Non-negative Matrix Factorization (NMF) is one of the most popular methods used to analyze high-dimensional count data. It is used in various fields of research, and this dissertation serves as a guideline for analyzing count data with NMF, with a particular focus on its applications to mutational counts from tumors in cancer. The statistical properties and challenges of NMF are explained, along with proposed solutions.

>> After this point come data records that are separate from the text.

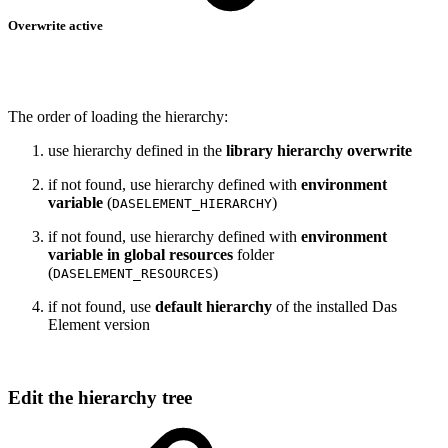
Overwrite active
The order of loading the hierarchy:
use hierarchy defined in the
library hierarchy overwrite
if not found, use hierarchy defined with
environment
variable
(
)
DASELEMENT_HIERARCHY
if not found, use hierarchy defined with
environment
variable in global resources
folder
(
)
DASELEMENT_RESOURCES
if not found, use
default hierarchy
of the installed Das
Element version
Edit the hierarchy tree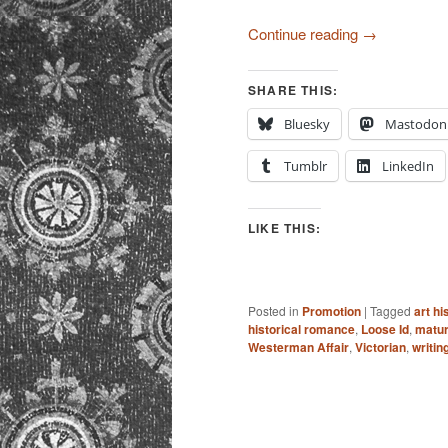
Continue reading
→
SHARE THIS:
Bluesky
Mastodon
Tumblr
LinkedIn
LIKE THIS:
Posted in
Promotion
|
Tagged
art hi
historical romance
,
Loose Id
,
matur
Westerman Affair
,
Victorian
,
writin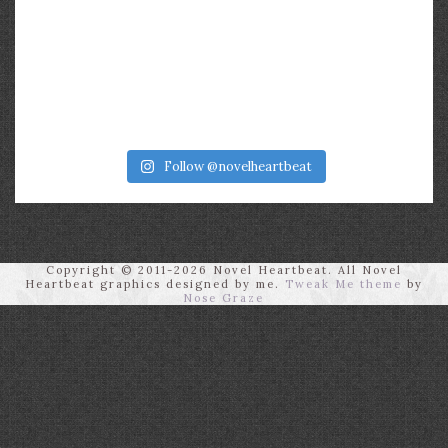
Follow @novelheartbeat
Copyright © 2011-2026 Novel Heartbeat. All Novel
Heartbeat graphics designed by me.
Tweak Me theme
by
Nose Graze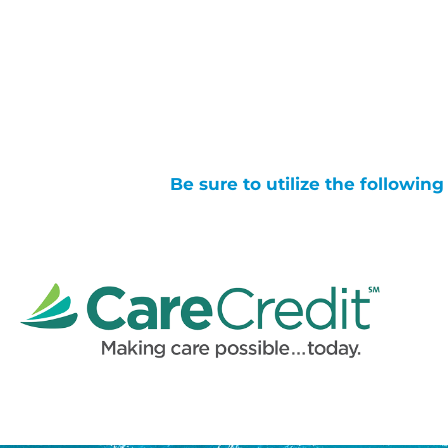
Be sure to utilize the followin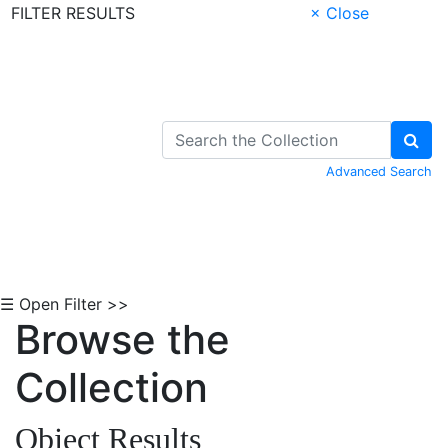
FILTER RESULTS
× Close
Skip to Content
Advanced Search
☰ Open Filter >>
Browse the
Collection
Object Results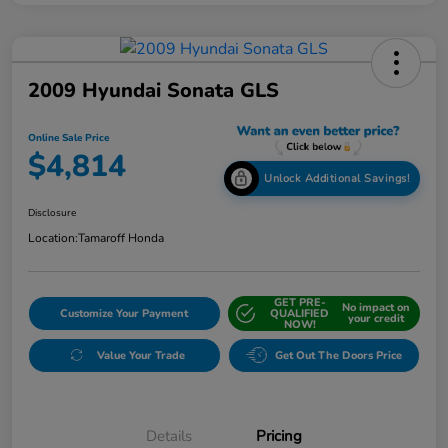
2009 Hyundai Sonata GLS
Online Sale Price
$4,814
Unlock Additional Savings!
Disclosure
Location:
Tamaroff Honda
GET PRE-
No impact on
Customize Your Payment
QUALIFIED
your credit
NOW!
Value Your Trade
Get Out The Doors Price
Details
Pricing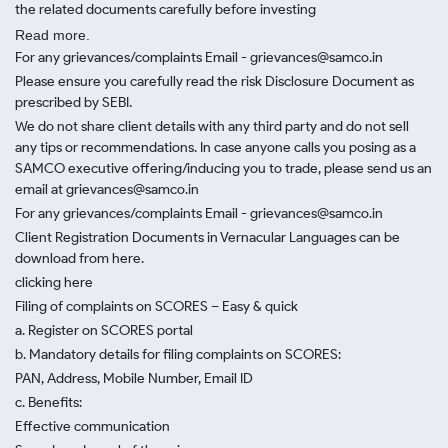
the related documents carefully before investing
Read more.
For any grievances/complaints Email - grievances@samco.in
Please ensure you carefully read the risk Disclosure Document as
prescribed by SEBI.
We do not share client details with any third party and do not sell
any tips or recommendations. In case anyone calls you posing as a
SAMCO executive offering/inducing you to trade, please send us an
email at grievances@samco.in
For any grievances/complaints Email - grievances@samco.in
Client Registration Documents in Vernacular Languages can be
download from here.
clicking here
Filing of complaints on SCORES – Easy & quick
a. Register on SCORES portal
b. Mandatory details for filing complaints on SCORES:
PAN, Address, Mobile Number, Email ID
c. Benefits:
Effective communication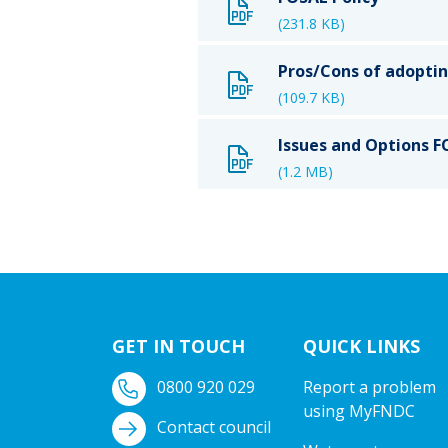
(231.8 KB)
Pros/Cons of adopti
(109.7 KB)
Issues and Options 
(1.2 MB)
GET IN TOUCH
QUICK LINKS
0800 920 029
Report a problem
using MyFNDC
Contact council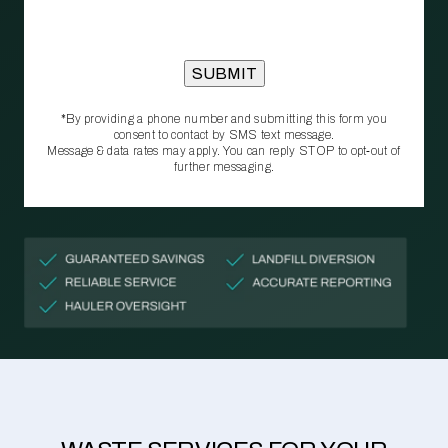
*By providing a phone number and submitting this form you
consent to contact by SMS text message.
Message & data rates may apply. You can reply STOP to opt‑out of
further messaging.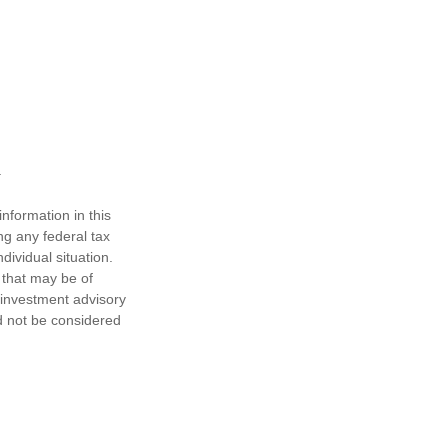
nformation in this
ng any federal tax
dividual situation.
 that may be of
d investment advisory
d not be considered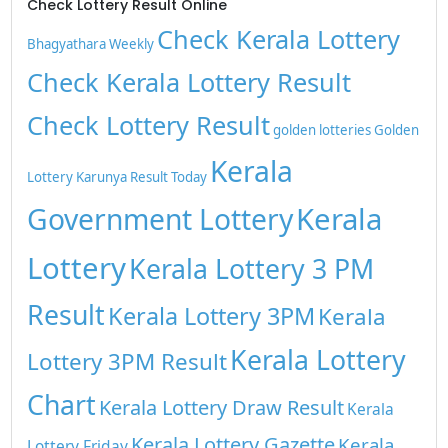
Check Lottery Result Online
Check Kerala Lottery
Bhagyathara Weekly
Check Kerala Lottery Result
Check Lottery Result
golden lotteries
Golden
Kerala
Lottery
Karunya Result Today
Kerala
Government Lottery
Lottery
Kerala Lottery 3 PM
Result
Kerala Lottery 3PM
Kerala
Kerala Lottery
Lottery 3PM Result
Chart
Kerala Lottery Draw Result
Kerala
Kerala Lottery Gazette
Kerala
Lottery Friday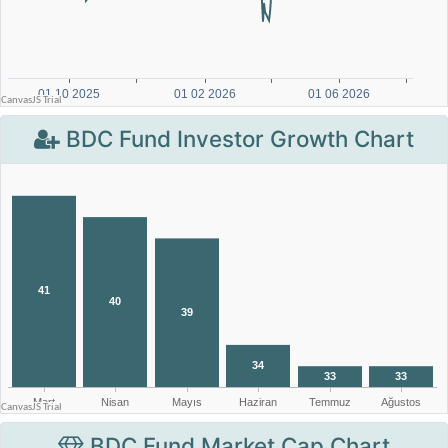
BDC Fund Investor Growth Chart
BDC Fund Market Cap Chart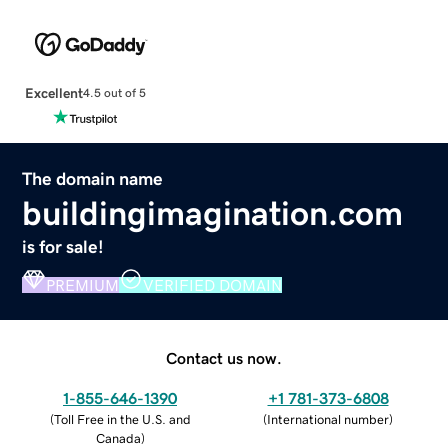
Excellent
4.5 out of 5
The domain name
buildingimagination.com
is for sale!
PREMIUM
VERIFIED DOMAIN
Contact us now.
1-855-646-1390
+1 781-373-6808
(
Toll Free in the U.S. and
(
International number
)
Canada
)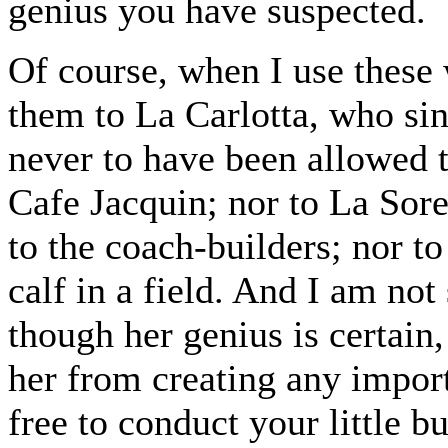
genius you have suspected.
Of course, when I use these
them to La Carlotta, who sin
never to have been allowed 
Cafe Jacquin; nor to La Sor
to the coach-builders; nor t
calf in a field. And I am not
though her genius is certain
her from creating any import
free to conduct your little b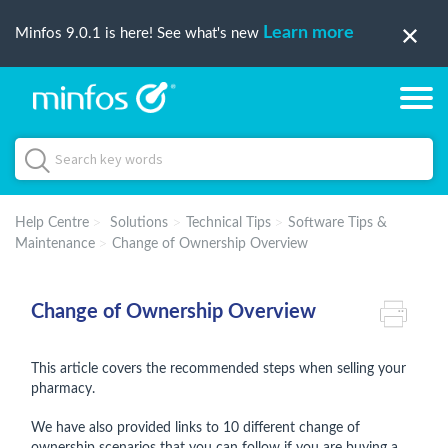
Learn more
Minfos 9.0.1 is here! See what's new
Help Centre
Solutions
Technical Tips
Software Tips &
Maintenance
Change of Ownership Overview
Change of Ownership Overview
This article covers the recommended steps when selling your
pharmacy.
We have also provided links to 10 different change of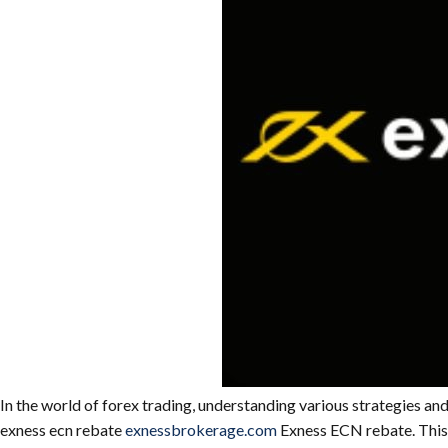
In the world of forex trading, understanding various strategies and
exness ecn rebate
exnessbrokerage.com
Exness ECN rebate. This a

In broad terms, NMF reduces high-dimensional count data into a factorization of two smaller non-negative matrices, with the goal of retaining the essential information in the data. To achieve this, several challenges of NMF need to be considered. These include the possible non-uniqueness of the factorization, the effects of the underlying distributional assumptions, how to choose the rank of the factorization, and how to regularize the results. These challenges and their interconnections are elaborated upon in the introduction of this dissertation, where Paper A-D explore solutions to these issues, with a particular focus on applications to mutational counts in cancer. The final paper discusses the application of NMF to spatial count data, where the locations of the observations are known. This is relevant to spatial transcriptomics data, where both the location and gene expression of single cells are known within tissue slices.
Although all the applications discussed focus on cancer genomics data, this dissertation should equip the reader to use NMF to analyze any type of count data and obtain an interpretable and robust factorization.